I believe Emacs lists have nil at their end. That said, I was trying to test examples.
Can anyone tell the difference between a and b?

(setq a '(foo))  
(setq b '(foo nil))  

;; Returns nil and (nil), respectively.
(cdr a)
(cdr b)
4
  • 2
    a is (foo . nil). b is (foo . (nil . nil)).
    – Toothrot
    Apr 15 '20 at 18:39
  • 2
    And (cdr nil) and (car nil) return nil (by convention, for convenience).
    – Drew
    Apr 15 '20 at 20:02
  • @Toothrot or OP: Please consider posting that as an answer.
    – Drew
    Apr 15 '20 at 20:03
  • 2
    a is a list with one element: foo. b is a list with two elements: foo and nil.
    – Drew
    Apr 15 '20 at 20:04
4

It is in a sense true that a proper list ends in nil, but not in the sense that the last element of every proper list is nil. It is the cdr of the innermost cons of the proper list that is nil. A cons is a car-cdr pair. A proper list is a nest of conses, or rather, a proper list is either nil or a cons whose cdr is a proper list. So a finite proper list is a nest of conses whose innermost cons's cdr is nil. Its elements are its cars. The proper list (a b c) is a cons whose car is a and whose cdr is (b c), whose cdr is (c), whose cdr is nil. The last element is c, not nil; but the last (or innermost) cdr is indeed nil; this is what ends a proper list.

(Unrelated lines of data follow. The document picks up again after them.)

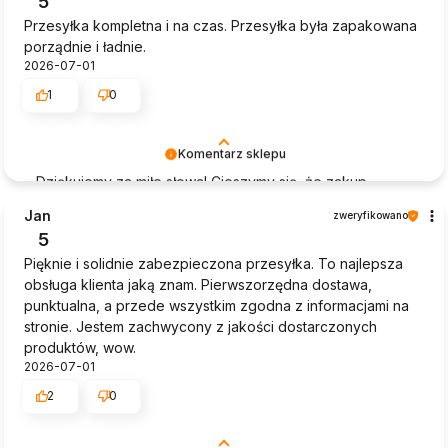
5
Przesyłka kompletna i na czas. Przesyłka była zapakowana
porządnie i ładnie.
2026-07-01
1
0
Komentarz sklepu
Dziękujemy za miłe słowa! Cieszymy się, że zakup
przeszedł bezproblemowo, oraz, że możemy zapewnić
Jan
zweryfikowano
odpowiednią obsługę tak świetnym klientom. Dziękujemy
5
raz jeszcze!
Pięknie i solidnie zabezpieczona przesyłka. To najlepsza
obsługa klienta jaką znam. Pierwszorzędna dostawa,
punktualna, a przede wszystkim zgodna z informacjami na
stronie. Jestem zachwycony z jakości dostarczonych
produktów, wow.
2026-07-01
2
0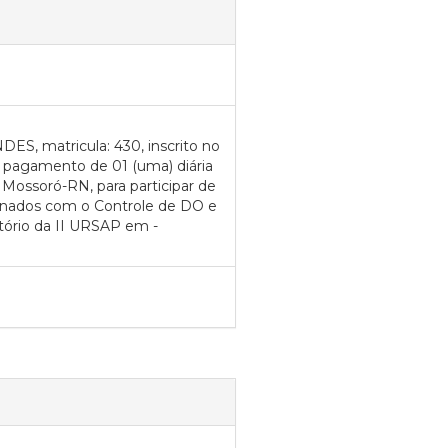
, matricula: 430, inscrito no
o pagamento de 01 (uma) diária
 Mossoró-RN, para participar de
ionados com o Controle de DO e
itório da II URSAP em -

In dotted-pair notation, which shows the cons structure of a list, (a b c) is (a . (b . (c . nil))).

A list simpliciter is either nil or a cons whose cdr is not necessarily a list.

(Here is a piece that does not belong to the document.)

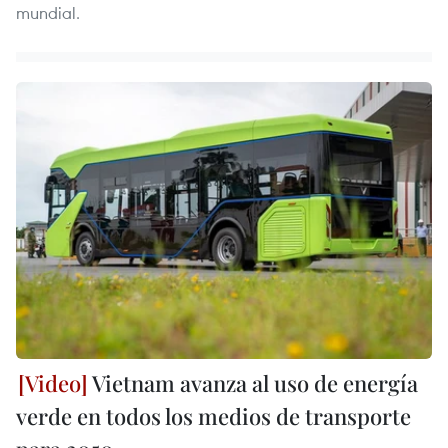
mundial.
Vietnam avanza al uso de energía
verde en todos los medios de transporte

Your a is (foo . nil) and your b is (foo . (nil . nil)).

And (cdr b) is (nil) because (nil . nil) is (nil), the list whose only element is nil.

For more on conses, evaluate (info "(elisp) Cons Cell Type").

3
  • I think it would be useful to link to (info "(elisp) Cons Cell Type") and subnodes.
    – Basil
    Apr 15 '20 at 22:34
  • @phils, Graham calls it dot notation.
    – Toothrot
    Apr 16 '20 at 0:03
  • @Toothrot Fair enough -- please change it back if you prefer. It's always "dotted pair notation" in the elisp manual, which is why I edited that, but I think it's good either way.